Now, coming to the question, we are given the center of a circle as (2a, a) and touching the y-axis and hence, we need to determine the equation of the circle.
If the circle touches the y-axis then the radius of the circle is equal to the horizontal distance from the y-axis to the center of the circle.
The distance from the y-axis to the center of the circle is the x coordinate of the center of the circle.
So, in this case the radius is 2a.
So, equation (1) is representing the standard equation of a circle, with center $\left( {{x_1},{y_1}} \right)$ and radius ‘r’. So, we can put $\left( {{x_1},{y_1}} \right)$ as $\left( {2a,a} \right)$ and r as 2a to the equation (1). So, we get the equation of the circle.
$\Rightarrow {\left( {x - 2a} \right)^2} + {\left( {y - a} \right)^2} = {\left( {2a} \right)^2}$
Simplify the terms,
$\Rightarrow {\left( {x - 2a} \right)^2} + {\left( {y - a} \right)^2} = 4{a^2}$
Now, we can use the algebraic identity of ${\left( {a - b} \right)^2}$ , which are given
${\left( {a - b} \right)^2} = {a^2} + {b^2} - 2ab$
Hence, we can write the above equation as,
$\Rightarrow {x^2} - 4ax + 4{a^2} + {y^2} - 2ay + {a^2} = 4{a^2}$
Move all terms on the left side,
$\Rightarrow {x^2} - 4ax + 4{a^2} + {y^2} - 2ay + {a^2} - 4{a^2} = 0$
Simplify the terms,
$\Rightarrow {x^2} + {y^2} - 4ax - 2ay + {a^2} = 0$

Hence, the equation of the circle with the given criteria is given ${x^2} + {y^2} - 4ax - 2ay + {a^2} = 0$.

Note:
Another approach to solving the question would be that we can use another standard equation of a circle given
$\Rightarrow {x^2} + {y^2} + 2gx + 2fy + c = 0$
Where $\left( { - g, - f} \right)$ is the center of the circle and $\sqrt {{g^2} + {f^2} - c}$ is the radius of the circle.
So, we can put $\left( { - g, - f} \right)$ as $\left( {2, - 1} \right)$ to get ‘g’ and ‘f’ and equating $\sqrt {{g^2} + {f^2} - c}$ to 4 (radius), we can get the value of ‘c’. So, it can be another approach.

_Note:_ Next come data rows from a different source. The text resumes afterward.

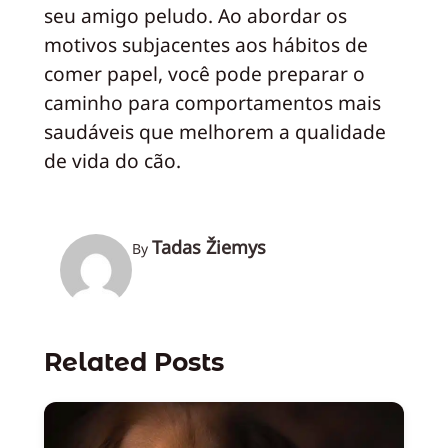
seu amigo peludo. Ao abordar os
motivos subjacentes aos hábitos de
comer papel, você pode preparar o
caminho para comportamentos mais
saudáveis que melhorem a qualidade
de vida do cão.
Tadas Žiemys
By
Related Posts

One may prove the standard equation of the circle by the distance formula between two points. It is given
$\Rightarrow D = \sqrt {{{\left( {{x_1} - {x_2}} \right)}^2} + {{\left( {{y_1} - {y_2}} \right)}^2}}$
Suppose general point on a circle as $\left( {x,y} \right)$ and center as $\left( {{x_1},{y_1}} \right)$ and radius as ‘r’ and hence, use the above equation. So, get
$\Rightarrow {\left( {x - {x_1}} \right)^2} + {\left( {y - {y_1}} \right)^2} = {r^2}$